Schiano has been linked to several coaching jobs outside of Ohio State in the past 14 months. He signed a memorandum of understanding in November 2017 to become Tennessee’s head coach before the Volunteers backed out of that deal at the 11th hour. He opted to turn down opportunities to become an NFL assistant coach last offseason, but was reportedly interested in the head coaching vacancy at Temple (who ultimately hired Manny Diaz instead) earlier this month.
Schiano said Thursday that he did not want to talk about other opportunities he had pursued in the past or might pursue in the future, as he did not want to distract from his team’s preparation for the Rose Bowl. He did, though, express that he would be interested in staying at Ohio State for another year if Day wishes to retain him, saying that his experience in his first three years with the Buckeyes has “been outstanding.”
“I love being here. My family loves being here,” Schiano said. “Ohio State is a unique, rare place. Every week, incredible fan support. All the things you need to be successful as far as resources. Gene Smith, an incredible athletic director, who has a great staff that provides you with all the things you need to win. And more than anything, we have great players, great kids, young men that are not only talented and fun to coach in that way, but really good people.”
Having worked with Day for the past two years, including the nearly two months this season that Day was thrust into acting head coach responsibilities while Meyer was suspended, Schiano is confident that Day will be successful as Ohio State’s new head coach.
“I remember when I got my first head coaching job, I had eight months to get ready for that first day of training camp. I think Ryan maybe had 18 hours. He did an incredible job,” Schiano said. “It was fun working alongside of him, trying to help in any way I could.

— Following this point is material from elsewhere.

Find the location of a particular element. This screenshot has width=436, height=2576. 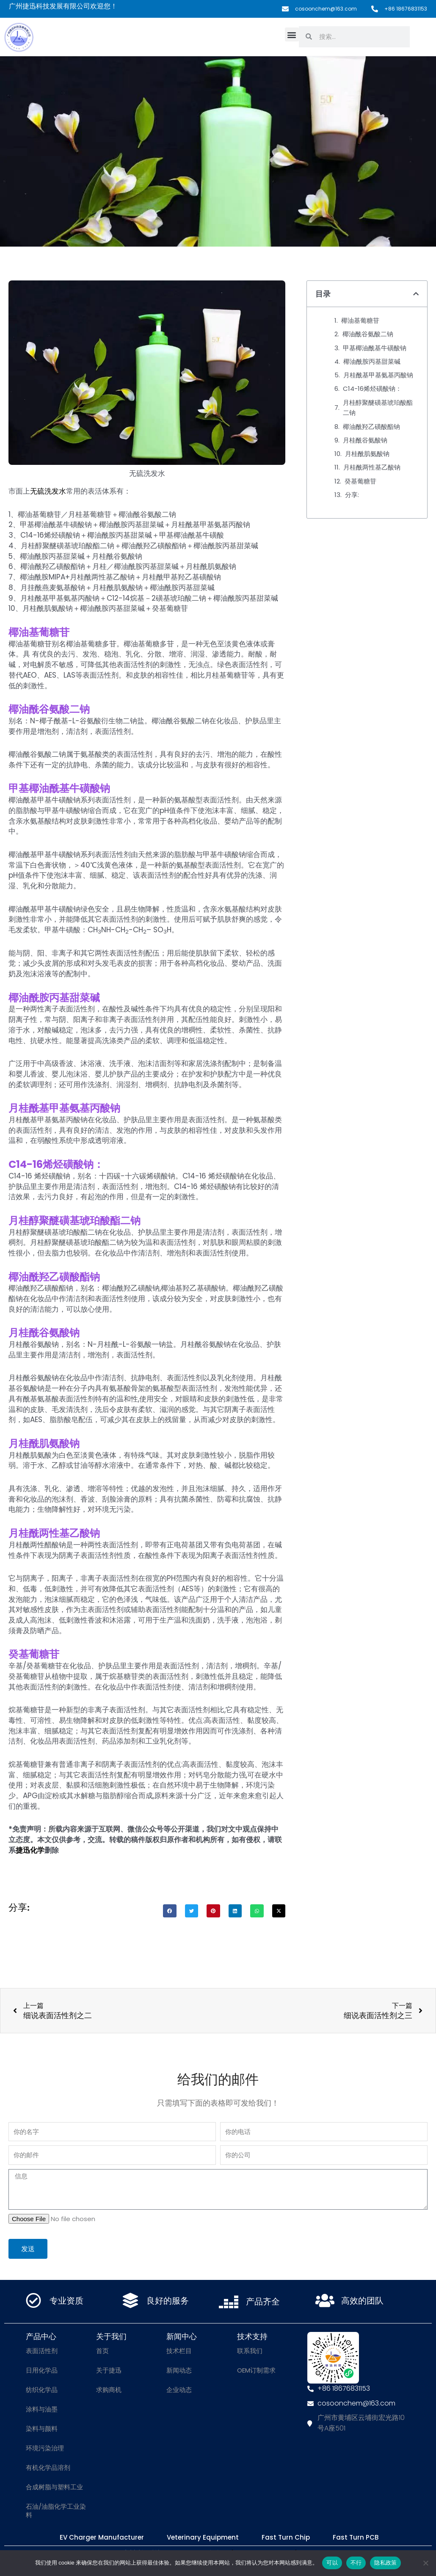 月桂醇聚醚磺基琥珀酸酯二钠 is located at coordinates (378, 407). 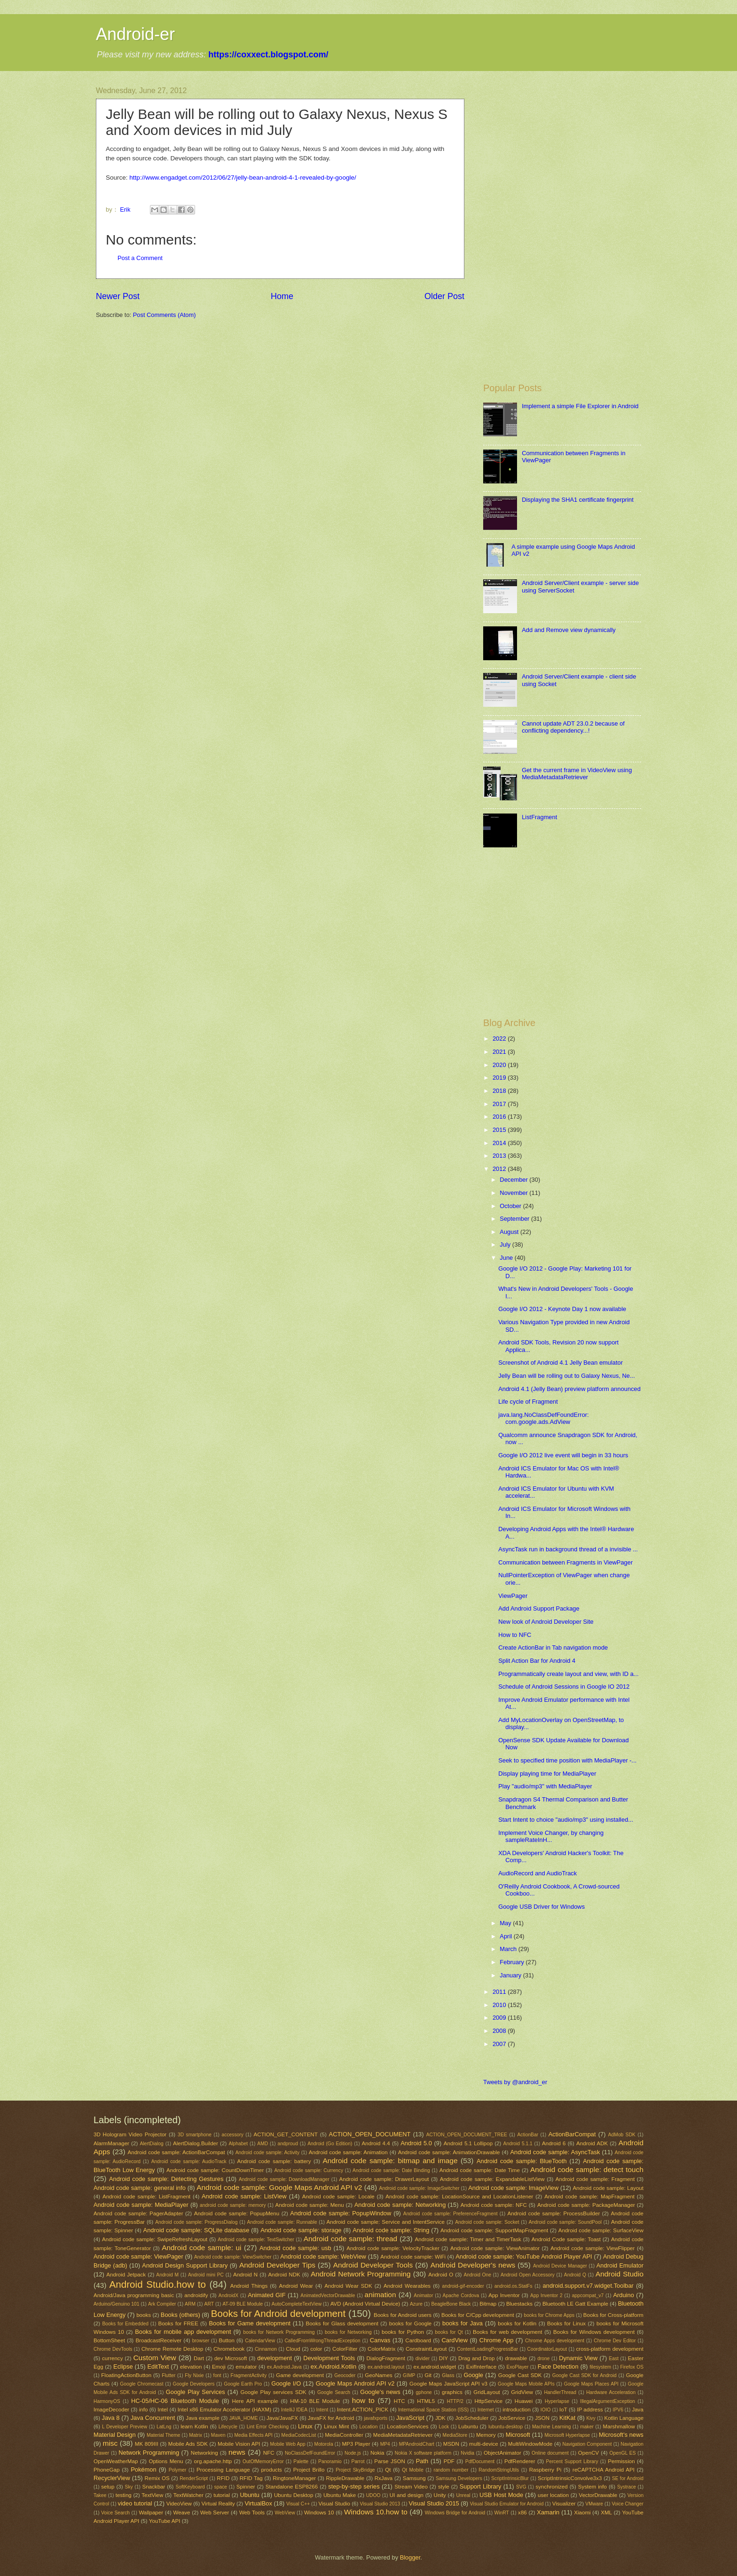  What do you see at coordinates (141, 2383) in the screenshot?
I see `Google Chromecast` at bounding box center [141, 2383].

“I think the world of Ryan,” Schiano later said. “I think Ryan is going to have an unbelievable career as a head coach. And I think our players feel that way, too. They're excited. Although they're sad to see Coach step down, I think they're really excited about what Ryan is going to bring to the program as a head coach.”

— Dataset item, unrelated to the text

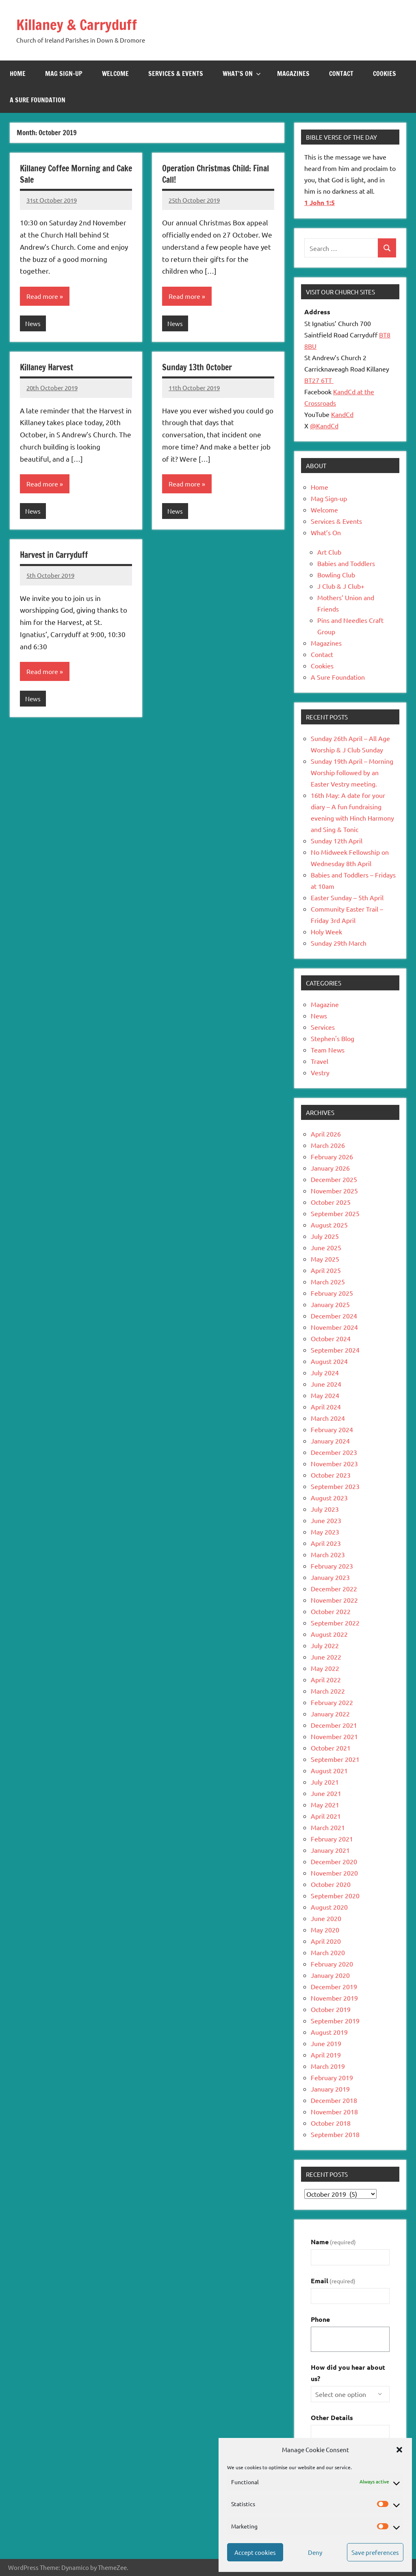 The image size is (416, 2576). What do you see at coordinates (330, 1168) in the screenshot?
I see `January 2026` at bounding box center [330, 1168].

“I love being here. My family loves being here.” – Greg Schiano on coaching at Ohio State
Schiano also understands, though, that Day has tough decisions to make as he tries to build the best possible staff around him for the 2019 season. Having been a head coach himself for 11 years at Rutgers and two with the NFL’s Tampa Bay Buccaneers, Schiano respects Day’s authority to make those decisions, even if Day ultimately decides to take the defense in a new direction.
“Any time there's a coaching change, whether it's internal or not, a head coach has to select the staff that he feels gives the team the best chance to win, and whatever coach Day decides to do, certainly his prerogative,” Schiano said. “He's got decisions he has to make and as a head coach, that's critical. You have to decide who you want your staff to be. And I think whether you take over for someone or you go to a new place, I think that's critical. And I think he'll do an excellent job doing that.”
Once the Buckeyes return home from California, Day will have to begin making decisions on which coaches he will retain or replace and start preparing for the 2019 season, so the verdict on Schiano’s future should come in the next few weeks.
For now, however, Schiano just wants to make sure the Buckeyes are prepared to finish their season with a win, as Meyer – a close friend of Schiano, and the reason Schiano decided to come to Ohio State in the first place – concludes his seven-year tenure coaching the Buckeyes.
“We need to go out and win this game, send him out the right way,” Schiano said.